Cyrus knew she was talking about the hero and villain of a Wagner opera, but only because of a joke in an old episode of The Simpsons. He nodded, and Orkideh went on:

“And look at what belief in that kind of total good versus total evil did. Hitler listening to Wagner in Nuremberg. That’s what I’m getting at, you see? The flatness of me being this hero artist, or you being this martyr NSA threat. None of that is real. You know this. I’m not Siegfried any more than you’re a dragon.”

Cyrus and Orkideh were leaning over the table to speak to each other now, voices familiar, hushed. Behind them, people in line were starting to shift around passive-aggressively.
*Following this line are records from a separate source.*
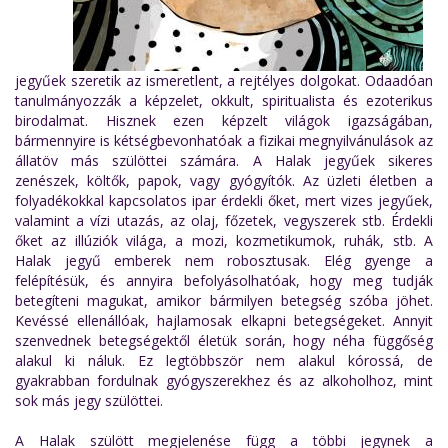
jegyűek szeretik az ismeretlent, a rejtélyes dolgokat. Odaadóan
tanulmányozzák a képzelet, okkult, spiritualista és ezoterikus
birodalmat. Hisznek ezen képzelt világok igazságában,
bármennyire is kétségbevonhatóak a fizikai megnyilvánulások az
állatöv más szülöttei számára. A Halak jegyűek sikeres
zenészek, költők, papok, vagy gyógyítók. Az üzleti életben a
folyadékokkal kapcsolatos ipar érdekli őket, mert vizes jegyűek,
valamint a vízi utazás, az olaj, főzetek, vegyszerek stb. Érdekli
őket az illúziók világa, a mozi, kozmetikumok, ruhák, stb. A
Halak jegyű emberek nem robosztusak. Elég gyenge a
felépítésük, és annyira befolyásolhatóak, hogy meg tudják
betegíteni magukat, amikor bármilyen betegség szóba jöhet.
Kevéssé ellenállóak, hajlamosak elkapni betegségeket. Annyit
szenvednek betegségektől életük során, hogy néha függőség
alakul ki náluk. Ez legtöbbször nem alakul kórossá, de
gyakrabban fordulnak gyógyszerekhez és az alkoholhoz, mint
sok más jegy szülöttei.
A Halak szülött megjelenése függ a többi jegynek a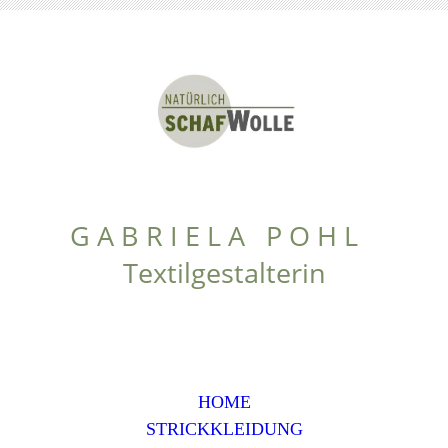
G A B R I E L A P O H L
Textilgestalterin
HOME
STRICKKLEIDUNG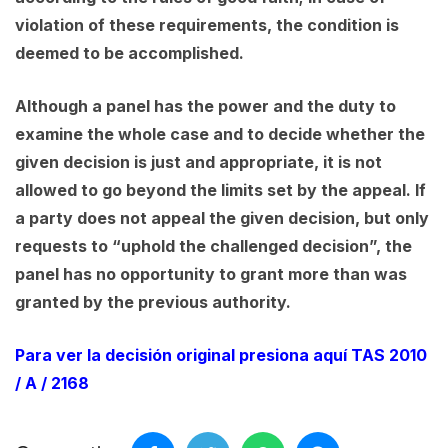
violation of these requirements, the condition is
deemed to be accomplished.
Although a panel has the power and the duty to
examine the whole case and to decide whether the
given decision is just and appropriate, it is not
allowed to go beyond the limits set by the appeal. If
a party does not appeal the given decision, but only
requests to “uphold the challenged decision”, the
panel has no opportunity to grant more than was
granted by the previous authority.
Para ver la decisión original presiona aquí TAS 2010
/ A / 2168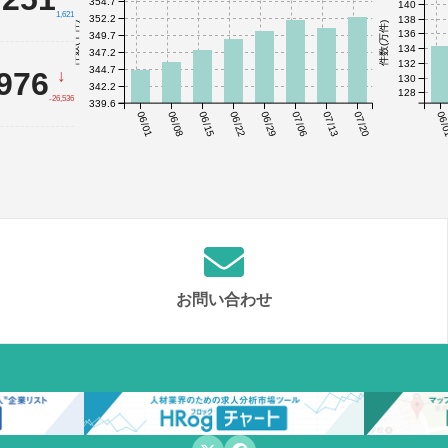
354.7
140
1,621
352.2
138
件数(千件)
件数(万件)
136
349.7
134
347.2
132
344.7
,976
↓
130
342.2
128
-26,536
339.6
06/01
06/08
06/15
06/22
06/29
07/06
07/13
07/20
06/
お問い合わせ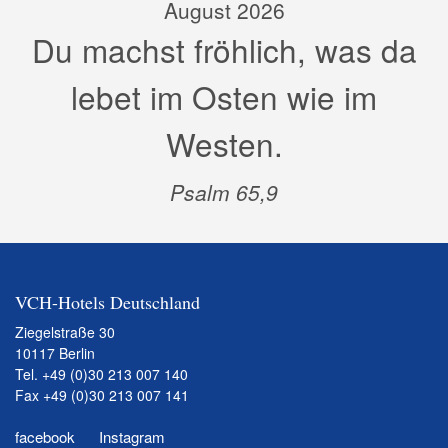
August 2026
Du machst fröhlich, was da
lebet im Osten wie im
Westen.
Psalm 65,9
VCH-Hotels Deutschland
Ziegelstraße 30
10117 Berlin
Tel.
+49 (0)30 213 007 140
Fax +49 (0)30 213 007 141
facebook
Instagram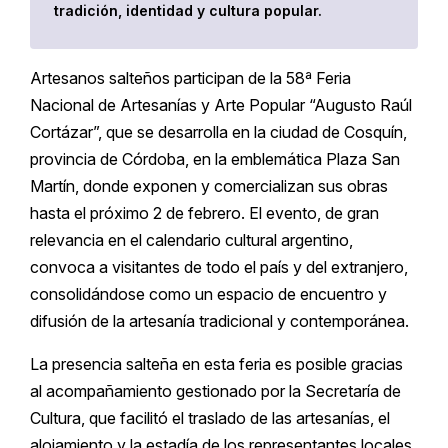
tradición, identidad y cultura popular.
Artesanos salteños participan de la 58ª Feria
Nacional de Artesanías y Arte Popular “Augusto Raúl
Cortázar”, que se desarrolla en la ciudad de Cosquín,
provincia de Córdoba, en la emblemática Plaza San
Martín, donde exponen y comercializan sus obras
hasta el próximo 2 de febrero. El evento, de gran
relevancia en el calendario cultural argentino,
convoca a visitantes de todo el país y del extranjero,
consolidándose como un espacio de encuentro y
difusión de la artesanía tradicional y contemporánea.
La presencia salteña en esta feria es posible gracias
al acompañamiento gestionado por la Secretaría de
Cultura, que facilitó el traslado de las artesanías, el
alojamiento y la estadía de los representantes locales,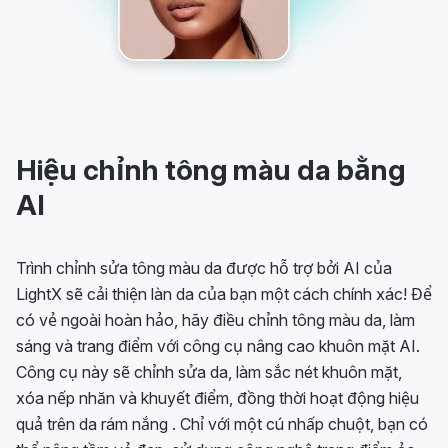
Hiệu chỉnh tông màu da bằng
AI
Trình chỉnh sửa tông màu da được hỗ trợ bởi AI của
LightX sẽ cải thiện làn da của bạn một cách chính xác! Để
có vẻ ngoài hoàn hảo, hãy điều chỉnh tông màu da, làm
sáng và trang điểm với công cụ nâng cao khuôn mặt AI.
Công cụ này sẽ chỉnh sửa da, làm sắc nét khuôn mặt,
xóa nếp nhăn và khuyết điểm, đồng thời hoạt động hiệu
quả trên da rám nắng . Chỉ với một cú nhấp chuột, bạn có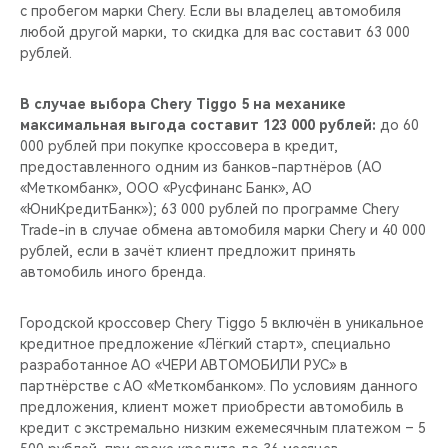
с пробегом марки Chery. Если вы владелец автомобиля
любой другой марки, то скидка для вас составит 63 000
рублей.
В случае выбора Chery Tiggo 5 на механике
максимальная выгода составит 123 000 рублей:
до 60
000 рублей при покупке кроссовера в кредит,
предоставленного одним из банков-партнёров (АО
«Меткомбанк», ООО «Русфинанс Банк», АО
«ЮниКредитБанк»); 63 000 рублей по программе Chery
Trade-in в случае обмена автомобиля марки Chery и 40 000
рублей, если в зачёт клиент предложит принять
автомобиль иного бренда.
Городской кроссовер Chery Tiggo 5 включён в уникальное
кредитное предложение «Лёгкий старт», специально
разработанное АО «ЧЕРИ АВТОМОБИЛИ РУС» в
партнёрстве с АО «Меткомбанком». По условиям данного
предложения, клиент может приобрести автомобиль в
кредит с экстремально низким ежемесячным платежом – 5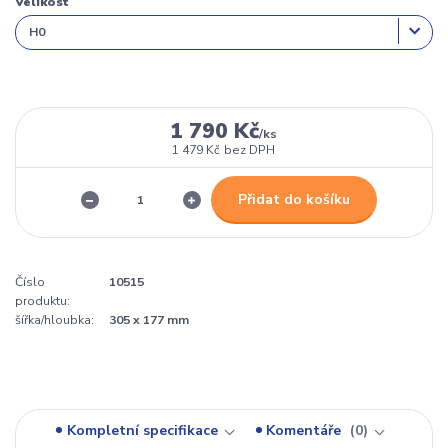
Velikost
1 790 Kč
/
ks
1 479 Kč
bez DPH
Přidat do košíku
Číslo
10515
produktu:
šířka/hloubka:
305 x 177 mm
Kompletní specifikace
Komentáře
0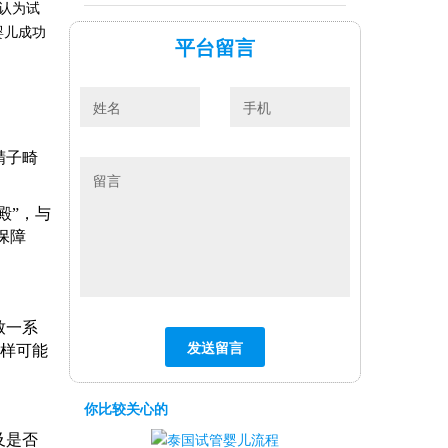
人认为试
婴儿成功
平台留言
精子畸
殿”，与
保障
致一系
同样可能
你比较关心的
及是否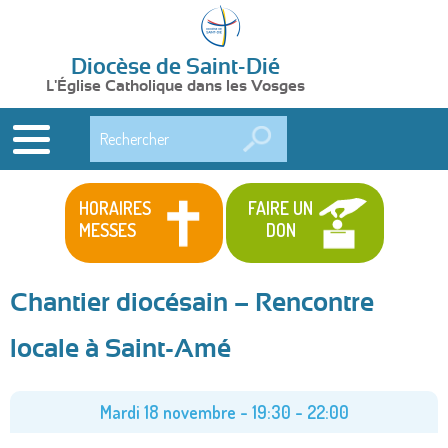
Diocèse de Saint-Dié
L'Église Catholique dans les Vosges
Rechercher
HORAIRES
FAIRE UN
MESSES
DON
Chantier diocésain – Rencontre
locale à Saint-Amé
Mardi 18 novembre -
19:30
-
22:00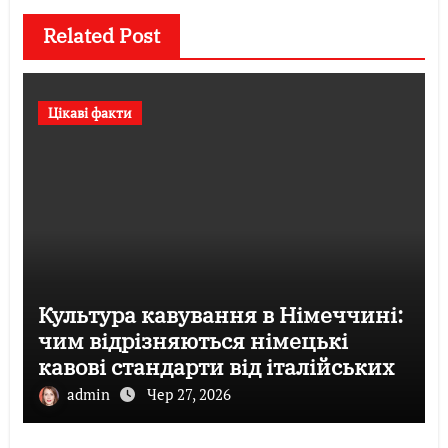
Related Post
Цікаві факти
Культура кавування в Німеччині:
чим відрізняються німецькі
кавові стандарти від італійських
admin
Чер 27, 2026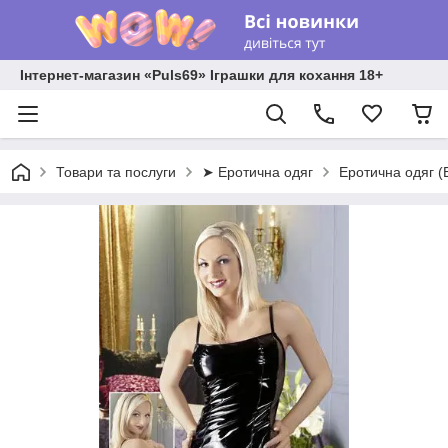
Інтернет-магазин «Puls69» Іграшки для кохання 18+
Товари та послуги
➤ Еротична одяг
Еротична одяг (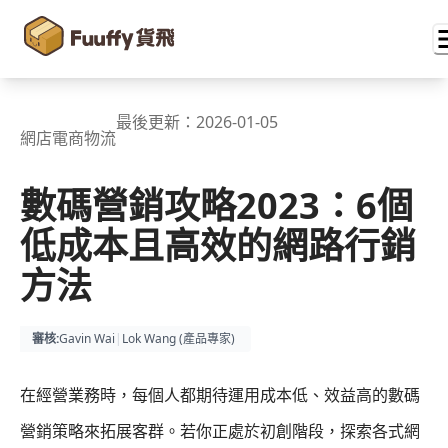
最後更新：
2026-01-05
網店電商物流
數碼營銷攻略2023：6個
低成本且高效的網路行銷
方法
審核
:
Gavin Wai
|
Lok Wang (
產品專家
)
在經營業務時，每個人都期待運用成本低、效益高的數碼
營銷策略來拓展客群。若你正處於初創階段，探索各式網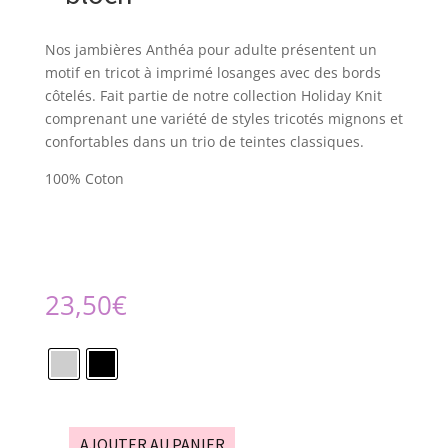
Nos jambières Anthéa pour adulte présentent un
motif en tricot à imprimé losanges avec des bords
côtelés.
Fait partie de notre collection Holiday Knit
comprenant une variété de styles tricotés mignons et
confortables dans un trio de teintes classiques.
100% Coton
23,50
€
AJOUTER AU PANIER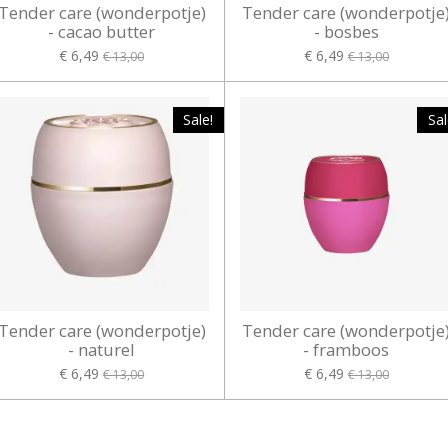
Tender care (wonderpotje)
Tender care (wonderpotje
- cacao butter
- bosbes
€ 6,49
€ 6,49
€ 13,00
€ 13,00
Sale!
Sal
Tender care (wonderpotje)
Tender care (wonderpotje
- naturel
- framboos
€ 6,49
€ 6,49
€ 13,00
€ 13,00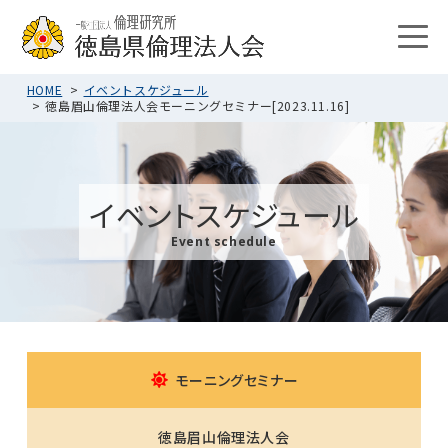
HOME
イベントスケジュール
徳島眉山倫理法人会モーニングセミナー[2023.11.16]
イベントスケジュール
Event schedule
モーニングセミナー
徳島眉山倫理法人会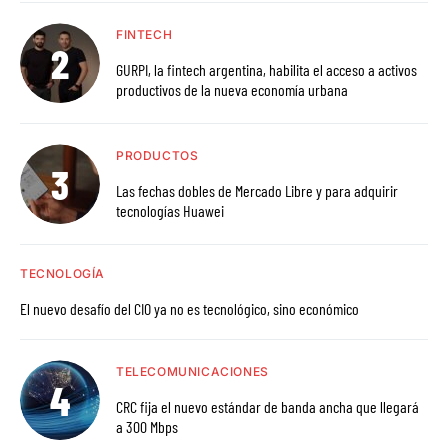
FINTECH
GURPI, la fintech argentina, habilita el acceso a activos
productivos de la nueva economía urbana
PRODUCTOS
Las fechas dobles de Mercado Libre y para adquirir
tecnologías Huawei
TECNOLOGÍA
El nuevo desafío del CIO ya no es tecnológico, sino económico
TELECOMUNICACIONES
CRC fija el nuevo estándar de banda ancha que llegará
a 300 Mbps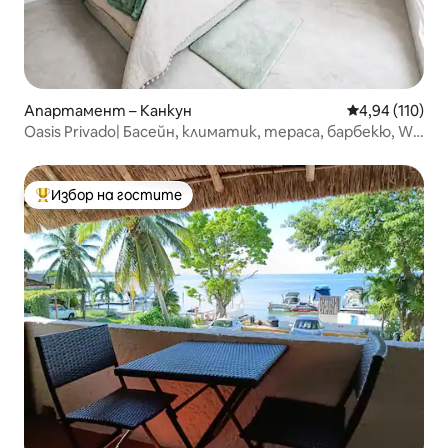
Апартамент – Канкун
Средна оценка
4,94 (110)
Oasis Privado| Басейн, климатик, тераса, барбекю, Wi-
Fi, паркинг
Избор на гостите
Най-популярен избор на гостите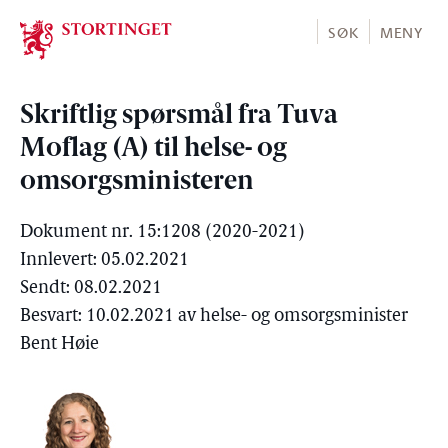
Stortinget.no
SØK
MENY
Skriftlig spørsmål fra Tuva
Moflag (A) til helse- og
omsorgsministeren
Dokument nr. 15:1208 (2020-2021)
Innlevert: 05.02.2021
Sendt: 08.02.2021
Besvart: 10.02.2021 av helse- og omsorgsminister
Bent Høie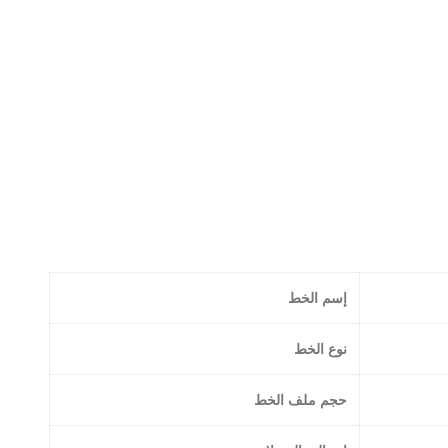
إسم الخط
نوع الخط
حجم ملف الخط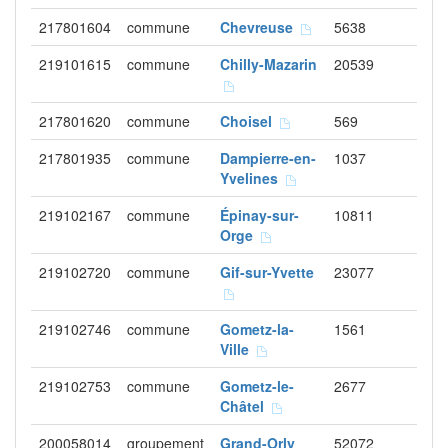
217801604
commune
Chevreuse
5638
219101615
commune
Chilly-Mazarin
20539
217801620
commune
Choisel
569
217801935
commune
Dampierre-en-
1037
Yvelines
219102167
commune
Épinay-sur-
10811
Orge
219102720
commune
Gif-sur-Yvette
23077
219102746
commune
Gometz-la-
1561
Ville
219102753
commune
Gometz-le-
2677
Châtel
200058014
groupement
Grand-Orly
52072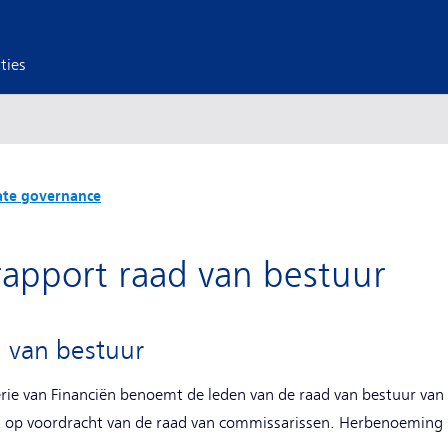
ties
ate governance
apport raad van bestuur
d van bestuur
rie van Financiën benoemt de leden van de raad van bestuur van
rt op voordracht van de raad van commissarissen. Herbenoeming 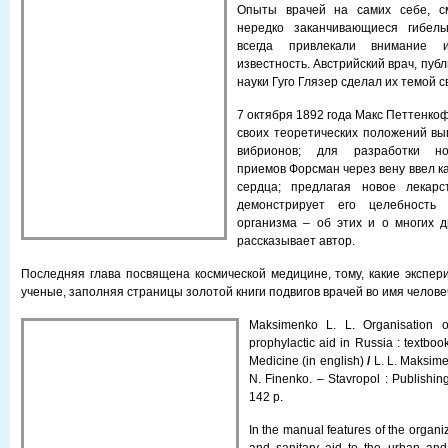
Опыты врачей на самих себе, с
нередко заканчиваю­щиеся гибель
всегда привлекали внимание 
известность. Австрийский врач, пуб
науки Гуго Глязер сделал их темой с
7 октября 1892 года Макс Петтенко
своих теорети­ческих положений вы
вибрионов; для разработки но
приемов Форсман через вену ввел ка
сердца; предлагая новое лекарс
демонстрирует его целебность
организма – об этих и о многих д
рассказывает автор.
Последняя глава посвящена космической медицине, тому, какие экспери
ученые, заполняя страницы золотой книги подвигов врачей во имя челове
Maksimenko L. L. Organisation o
prophylactic aid in Russia : textboo
Medicine (in english)
/
L. L. Maksimen
N. Finenko. – Stavropol : Publishi
142 p.
In the manual features of the organi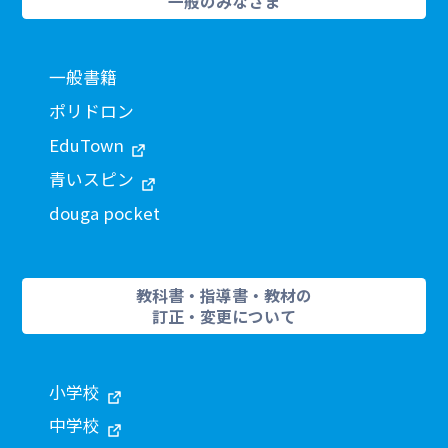
一般のみなさま
一般書籍
ポリドロン
EduTown
青いスピン
douga pocket
教科書・指導書・教材の
訂正・変更について
小学校
中学校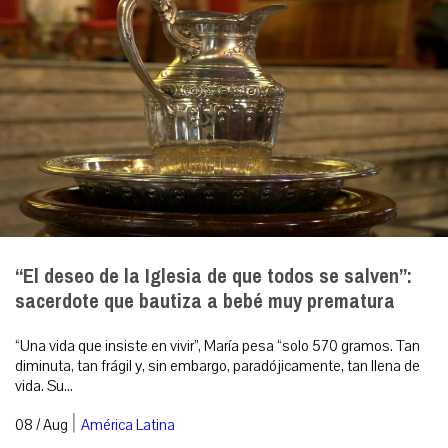
“El deseo de la Iglesia de que todos se salven”:
sacerdote que bautiza a bebé muy prematura
“Una vida que insiste en vivir”, María pesa “solo 570 gramos. Tan
diminuta, tan frágil y, sin embargo, paradójicamente, tan llena de
vida. Su...
|
08 / Aug
América Latina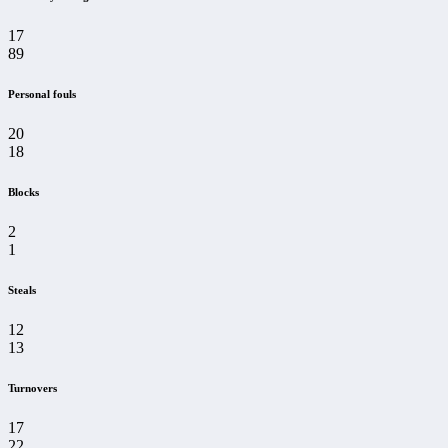
17
89
Personal fouls
20
18
Blocks
2
1
Steals
12
13
Turnovers
17
22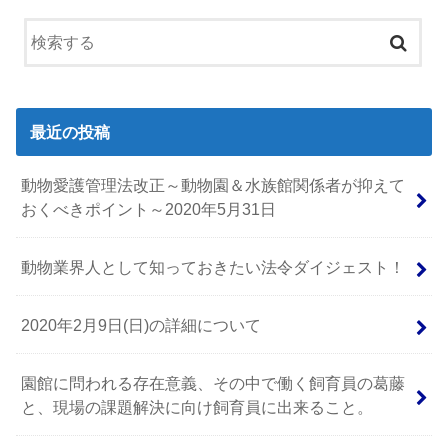
最近の投稿
動物愛護管理法改正～動物園＆水族館関係者が抑えて
おくべきポイント～2020年5月31日
動物業界人として知っておきたい法令ダイジェスト！
2020年2月9日(日)の詳細について
園館に問われる存在意義、その中で働く飼育員の葛藤
と、現場の課題解決に向け飼育員に出来ること。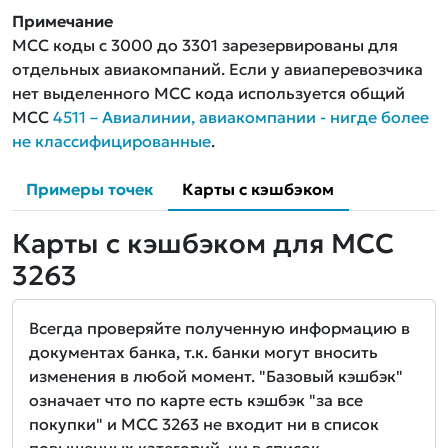
Примечание
MCC коды с 3000 до 3301 зарезервированы для
отдельных авиакомпаний. Если у авиаперевозчика
нет выделенного MCC кода используется общий
MCC
4511 – Авиалинии, авиакомпании - нигде более
не классифицированные
.
Примеры точек
Карты с кэшбэком
Карты с кэшбэком для MCC
3263
Всегда проверяйте полученную информацию в
документах банка, т.к. банки могут вносить
изменения в любой момент. "Базовый кэшбэк"
означает что по карте есть кэшбэк "за все
покупки" и MCC 3263 не входит ни в список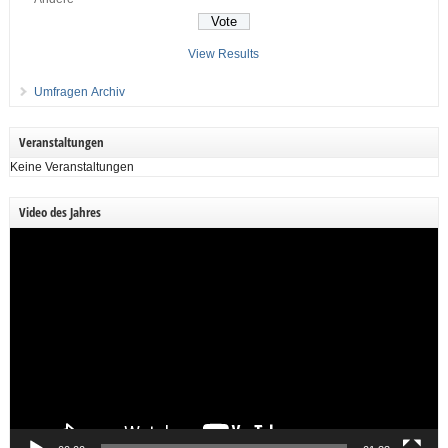
View Results
Umfragen Archiv
Veranstaltungen
Keine Veranstaltungen
Video des Jahres
Video-
Player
An older woman in the middle of the line sighed loudly.

“I get that,” said Cyrus. “I do. Maybe part of it is just wanting my tiny little life to have something of scale. For the stakes to matter.” He paused, then added, “For my having-lived to matter.”

Orkideh smiled, placed her hand on Cyrus’s. It felt cold, dry, like canvas.

“We won’t grow old together, Cyrus. But can’t you feel this mattering? Right now?”

When he hesitated, she said, “It matters to me. Know that. It matters deeply.” Then, looking up at the line, she sighed, leaned back in her chair. “You’ll come see me again tomorrow, won’t you?”

“Yeah, yes. Yes, of course, I’ll be here. Yes, thank you.” Before he knew it he was standing, walking away from the artist and her table and folding chairs, away from her dry hands and drier lips and the winding line of impatient patrons. Walking, suddenly, back outside the museum into the startling February air, Cyrus felt the artist’s conversation, her voice and mind and presence, surging like a wildfire through his mind. Safavid glass, stakes. The dimples above her eyebrows. We won’t grow old together, Cyrus. But can’t you feel this mattering? He could feel it, he realized. He wished he’d said that.